What is Apache DataFusion?
DataFusion is an in-memory query planning, optimization, and execution framework. DataFusion was created in 2017 and donated to the Apache Arrow project in 2019. DataFusion is written in Rust and takes advantage of Arrow’s in-memory data model for performance and compatibility with other projects.
The long term goal of DataFusion is to become an embedded query engine that can be used with any analytics application while providing SQL compatibility, Pandas type dataframe API, the ability to create execution plans via API, and provide best in class query performance across all of these different APIs.
Apache DataFusion features
DataFusion provides a number of features out of the box that make it ideal for developers working on analytics based applications. Here are some of the major features currently available through DataFusion: SQL query planner with support for multiple SQL dialects
- Pandas style DataFrame API
- Native support for Parquet, CSV, JSON, and Avro files. DataFusion can be extended with file formats via API
- Support for object storage like S3 and other object storage services with S3 compatible APIs
DataFusion also has a strong roadmap with plans for adding the following features in the future:
- Support for nested data structures like fields, lists, and structs
- Query optimizations for group by and aggregate functions
- Ability to read from remote file systems with local caching being required
Apache DataFusion use cases
DataFusion is modular by design which allows it to be embedded in larger applications and extended to fit the application’s specific needs.
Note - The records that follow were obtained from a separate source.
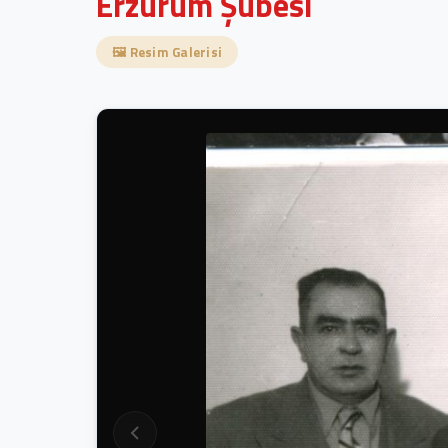
Erzurum Şubesi
🖼️ Resim Galerisi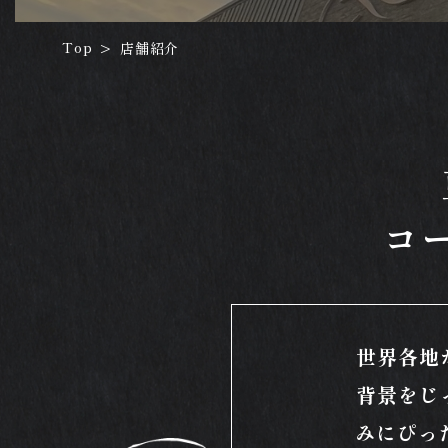
Top
店舗紹介
>
コ
世界各地
背景をじ
みにぴっ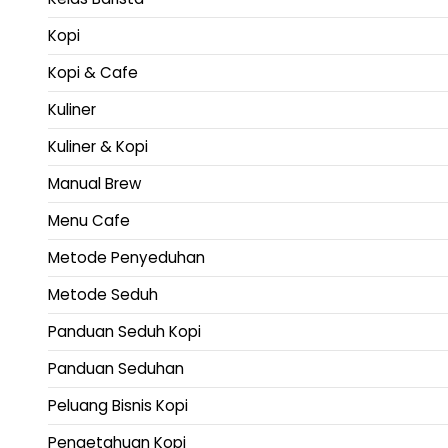
Kopi
Kopi & Cafe
Kuliner
Kuliner & Kopi
Manual Brew
Menu Cafe
Metode Penyeduhan
Metode Seduh
Panduan Seduh Kopi
Panduan Seduhan
Peluang Bisnis Kopi
Pengetahuan Kopi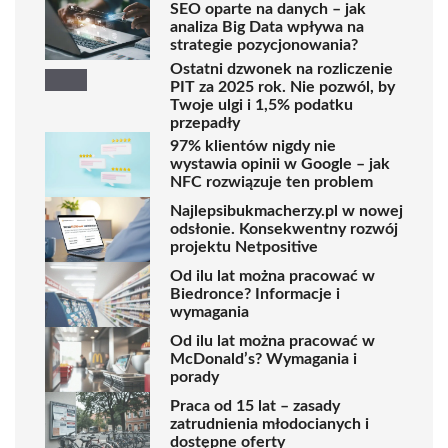
SEO oparte na danych – jak
analiza Big Data wpływa na
strategie pozycjonowania?
Ostatni dzwonek na rozliczenie
PIT za 2025 rok. Nie pozwól, by
Twoje ulgi i 1,5% podatku
przepadły
97% klientów nigdy nie
wystawia opinii w Google – jak
NFC rozwiązuje ten problem
Najlepsibukmacherzy.pl w nowej
odsłonie. Konsekwentny rozwój
projektu Netpositive
Od ilu lat można pracować w
Biedronce? Informacje i
wymagania
Od ilu lat można pracować w
McDonald’s? Wymagania i
porady
Praca od 15 lat – zasady
zatrudnienia młodocianych i
dostępne oferty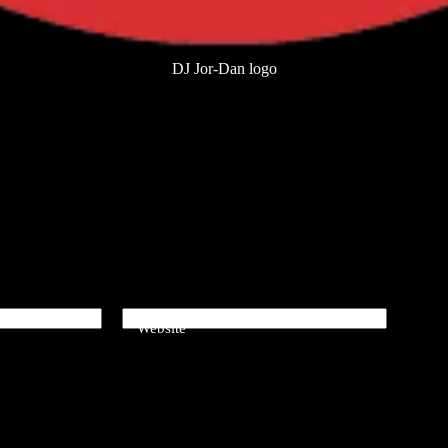
DJ Jor-Dan logo
Website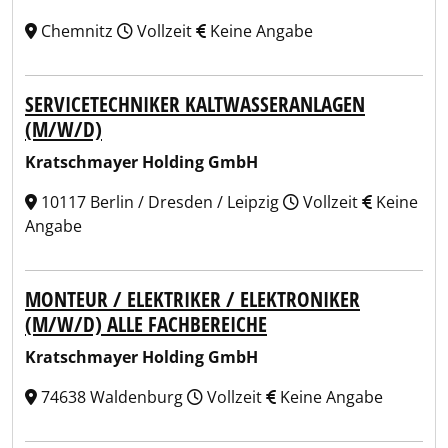
Chemnitz
Vollzeit
Keine Angabe
SERVICETECHNIKER KALTWASSERANLAGEN
(M/W/D)
Kratschmayer Holding GmbH
10117 Berlin / Dresden / Leipzig
Vollzeit
Keine
Angabe
MONTEUR / ELEKTRIKER / ELEKTRONIKER
(M/W/D) ALLE FACHBEREICHE
Kratschmayer Holding GmbH
74638 Waldenburg
Vollzeit
Keine Angabe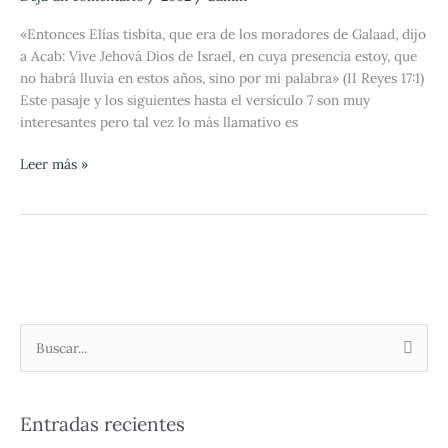
de
Dios
«Entonces Elías tisbita, que era de los moradores de Galaad, dijo
a Acab: Vive Jehová Dios de Israel, en cuya presencia estoy, que
no habrá lluvia en estos años, sino por mi palabra» (II Reyes 17:1)
Este pasaje y los siguientes hasta el versículo 7 son muy
interesantes pero tal vez lo más llamativo es
Leer más »
B
u
s
Entradas recientes
c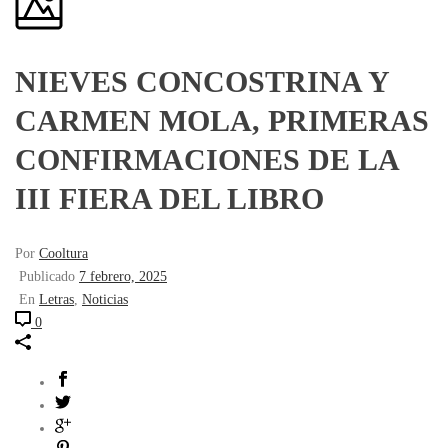
NIEVES CONCOSTRINA Y
CARMEN MOLA, PRIMERAS
CONFIRMACIONES DE LA
III FIERA DEL LIBRO
Por
Cooltura
Publicado
7 febrero, 2025
En
Letras
,
Noticias
0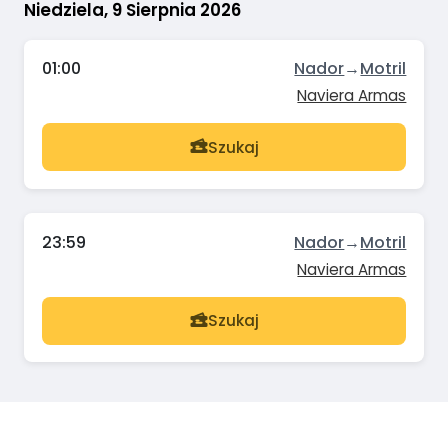
Niedziela, 9 Sierpnia 2026
01:00
Nador
→
Motril
Naviera Armas
Szukaj
23:59
Nador
→
Motril
Naviera Armas
Szukaj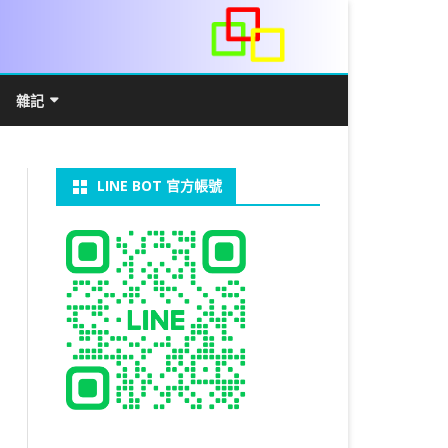
雜記
/WIN11安裝詳解
常見數學公式
電算機概論
開發環境
LINE BOT 官方帳號
V LINUX
FFMEPG 推播
JAVA 環境及專案開啟
自訂資料型態及資料結構
C++ IO及運算子
第七章 指標
向
V WINDOWS
U 設定
法
中藥
JAVA 基本語法
類別與建構子
IF 決策分析
第八章 結構，列舉型別，二元樹
第十章 物件導向封裝(一)
器架設伺服器
U 安裝 CUDA
裝設定
類別變數
 & CUPY
NIKON P1000
決策分析- IF
繼承 INHERITANCE
JDBC
C 迴圈
第九章 檔案讀寫
第十一章 物件導向封裝(二)
定時K彈
實物拍攝
07W架設伺服器
 MYSQL 8.0
CTED CONTENT
CAPSULATION
 NP 版
八字
迴圈LOOP
PACKAGE
MYSQL FOR JAVA
JAVAFX 專案設定
蒙地卡羅求 PI 值
專案製作
第十二章 繼承與多型
棒球遊戲
MYSQL8.X 安裝
拍攝技巧
八字查詢表
N)
理
與 SSL
CTED CONTENT
DB
WORDPRESS/SSL
ON 建構子
計學
AS 基本格式
私人記事
JAVA 陣列
權限
MYSQL PYTHON 化
JAVA FX 猜拳遊戲
執行緒基礎
C 陣列
第十三章 OPENCV
秘密差
LOCK TABLE
手機WIFI助理
陰陽
RESTRICTED CONTENT
CTED CONTENT
RESS 安裝及設定
連結及二元樹
S 與 EXCEL
JAVA 方法
多型
JAVA FX 計數器
THREAD SYNCHRONIZED
泛型
C 函式
STATIC 變數的用法
基地台
MYSQL中文亂碼
MSSQL SERVER 安裝設定
手機遙控
RESTRICTED CONTENT
ADSL
U SSH
CTED CONTENT
PRESS頁面設定
WS 安裝 GIT
法
YXL 與 EXCEL
抽象類別
JAVA FX 打磚塊
THREAD JOIN
STREAM
JAVA WEB 環境設定
數字龍捲風
MYSQL 日期格式
資料備份與還原
RESTRICTED CONTENT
Here are some frequent ways that projects utilize DataFusion:
- DataFusion is used as a SQL query planner and optimizer that can be mapped to different database query engines like PostgreSQL or MySQL
- ETL data processing pipelines
- For analytics tools that want to provide their end users with a DataFrame API or SQL interface
- Applications that want to take advantage of the Apache Arrow ecoystem
Apache DataFusion and InfluxDB
InfluxDB’s latest storage engine is built on Apache Arrow and uses Apache DataFusion as its foundational query engine. This provides native SQL querying capabilities in InfluxDB. InfluxData engineers actively contribute to the development of Apache DataFusion.